# In Ear Monitor---help



## bukkakeONyoMAMA (Dec 7, 2011)

sry i just posted this in the recording section so this would be the right section..... Ive been having a major hearing problem lately and maybe u guys could help. So i get On stage for a show, get about 3-4 songs in and all of a sudden, everything sounds a half step or so higher in pitch to me. I look at my tuner, but im in tune. Sometimes it sounds like my guitar, other times the bass or vocals. First time it happened was a few months ago and i thought i was crazy. But i looked it up online and it happens to alot of musicians.
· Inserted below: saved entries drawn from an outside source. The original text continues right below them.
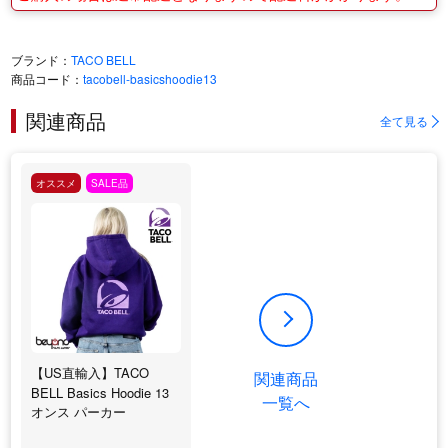
ブランド：
TACO BELL
商品コード：
tacobell-basicshoodie13
関連商品
全て見る
オススメ
SALE品
【US直輸入】TACO
関連商品
BELL Basics Hoodie 13
一覧へ
オンス パーカー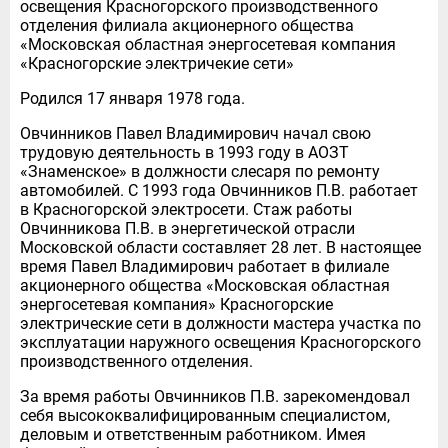
освещения Красногорского производственного
отделения филиала акционерного общества
«Московская областная энергосетевая компания
«Красногорские электричекие сети»
Родился 17 января 1978 года.
Овчинников Павел Владимирович начал свою
трудовую деятельность в 1993 году в АОЗТ
«Знаменское» в должности слесаря по ремонту
автомобилей. С 1993 года Овчинников П.В. работает
в Красногорской электросети. Стаж работы
Овчинникова П.В. в энергетической отрасли
Московской области составляет 28 лет. В настоящее
время Павел Владимирович работает в филиале
акционерного общества «Московская областная
энергосетевая компания» Красногорские
электрические сети в должности мастера участка по
эксплуатации наружного освещения Красногорского
производственного отделения.
За время работы Овчинников П.В. зарекомендовал
себя высококвалифицированным специалистом,
деловым и ответственным работником. Имея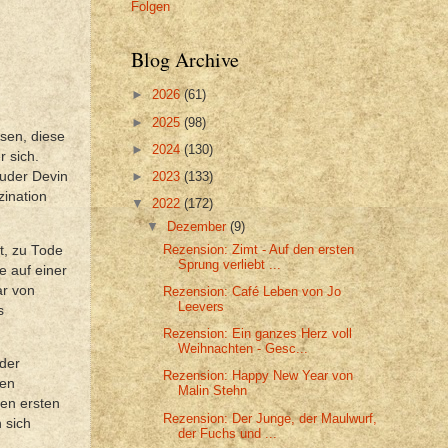
Folgen
Blog Archive
►
2026
(61)
►
2025
(98)
sen, diese
►
2024
(130)
 sich.
►
2023
(133)
ruder Devin
zination
▼
2022
(172)
▼
Dezember
(9)
Rezension: Zimt - Auf den ersten
t, zu Tode
Sprung verliebt ...
e auf einer
ar von
Rezension: Café Leben von Jo
Leevers
s
Rezension: Ein ganzes Herz voll
Weihnachten - Gesc...
der
Rezension: Happy New Year von
gen
Malin Stehn
hen ersten
Rezension: Der Junge, der Maulwurf,
 sich
der Fuchs und ...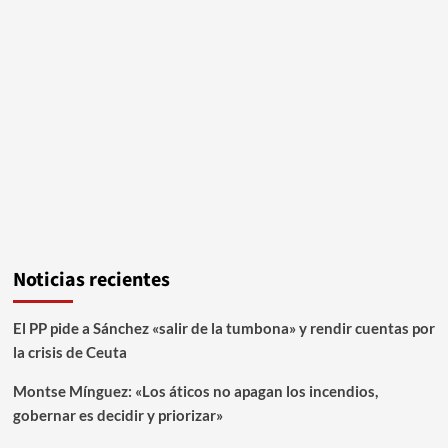
Noticias recientes
El PP pide a Sánchez «salir de la tumbona» y rendir cuentas por
la crisis de Ceuta
Montse Mínguez: «Los áticos no apagan los incendios,
gobernar es decidir y priorizar»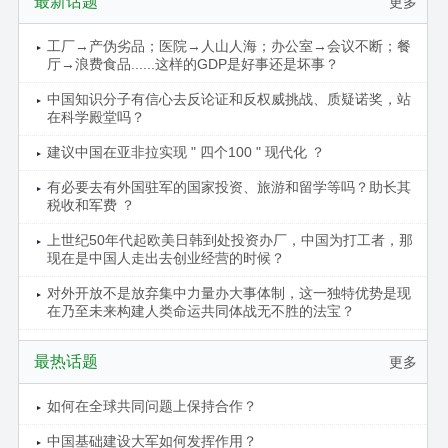
最新话题
更多
工厂→产伪劣品；医院→人山人海；办公室→会议不断；餐
厅→浪费食品......这样的GDP是好事还是坏事？
中国知识分子有信心去反论证和反权威挑战、质疑诺奖，站
在科学殿堂吗？
建议中国在亚非拉实现 " 四个100 " 现代化 ？
有必要去有外国驻军的国家投资、旅游和留学等吗？助长其
税收和军费 ？
上世纪50年代起欧美日韩到处投资办厂，中国为打工者，那
现在是中国人走出去创业经营的时候？
对外开放不是放弃集中力量办大事体制，这一独特优势是现
在乃至未来构建人类命运共同体战无不胜的法宝？
最热话题
更多
如何在全球共同问题上保持合作？
中国基础建设大军如何发挥作用？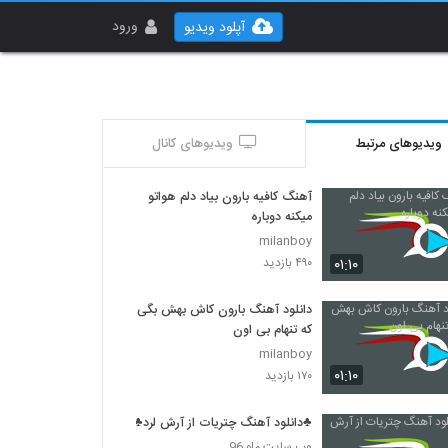
ورود
آپلود ویدیو
ویدیوهای مرتبط
ویدیوهای کانال
آهنگ کافیه بارون بیاد دلم هواتو
میکنه دوباره
milanboy
۰۱:۱۰
۴۹۰ بازدید
دانلود آهنگ بارون کاش بهش بگی
که تنهام بی اون
milanboy
۰۱:۱۰
۱۷۰ بازدید
♣دانلود آهنگ چتریات از آرش لرد♣
وب سایت ملو 96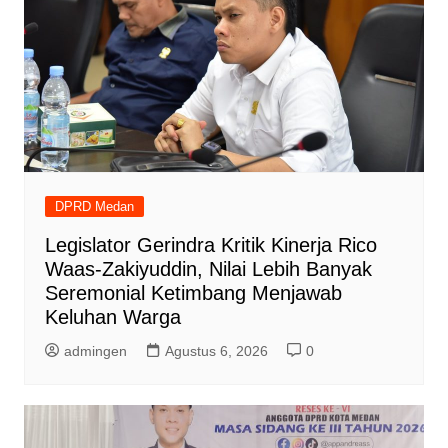
DPRD Medan
Legislator Gerindra Kritik Kinerja Rico
Waas-Zakiyuddin, Nilai Lebih Banyak
Seremonial Ketimbang Menjawab
Keluhan Warga
admingen
Agustus 6, 2026
0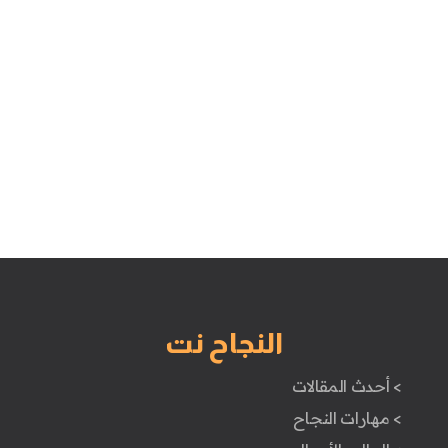
النجاح نت
> أحدث المقالات
> مهارات النجاح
Theres something going on where if my ears are subjected to too much noise, esp cymbals, snare hits, that my pitch detection gets all screwy. Not a gradual screwy, but its either perfectly fine or completely messed up. Its really bad when i cant even play along with my band and am double guessing every fret i hit bc it sounds a note or two higher than what it really is......SOOOOOOO basically i need to use earplugs to block all the drums and even gtr from my triple rectifier before my ear takes a dump on stage and im useless up there. Im looking for an in ear monitor that blocks out most outside noise, but that i can mix my gtr output into so i can hear myself. I dont need to hear vocals or bass in the mix, as long as i hear the basic drums behind me im good as long as i can hear myself. Any help as to what im looking for? I am basically a newb when it comes to in ear monitors. Ive looked online, but get nowhere. I just want something that Takes my signal from my amp or pedal board and puts it in my ear and where i can control the mix. Im not looking to plug into the house pa or anything.


----------



## MTech (Dec 7, 2011)

Ultimate Ears Custom In-Ear Monitors

You can pick if you want it to block out outside noise/how much.


----------



## bukkakeONyoMAMA (Dec 7, 2011)

heres the thing..i dont know how i would hook it up.....im not trying to spend a fortune....i dont need a wireless, but i have no idea where it would go....i play a triple rectifier so theres no headphone output ..would i put it thru the fx loop in the rear of the head.....i have a pedalboard with a bunch of pedals that i run straight in to the front of the head....i currently dont use the fx loop at all.....this is where im confused... is there a system that takes my gtr signal somehow and puts into the ear monitors without having to go to the house PA..?


----------



## KingAenarion (Dec 8, 2011)

I responded to the thread in the recording Studio


----------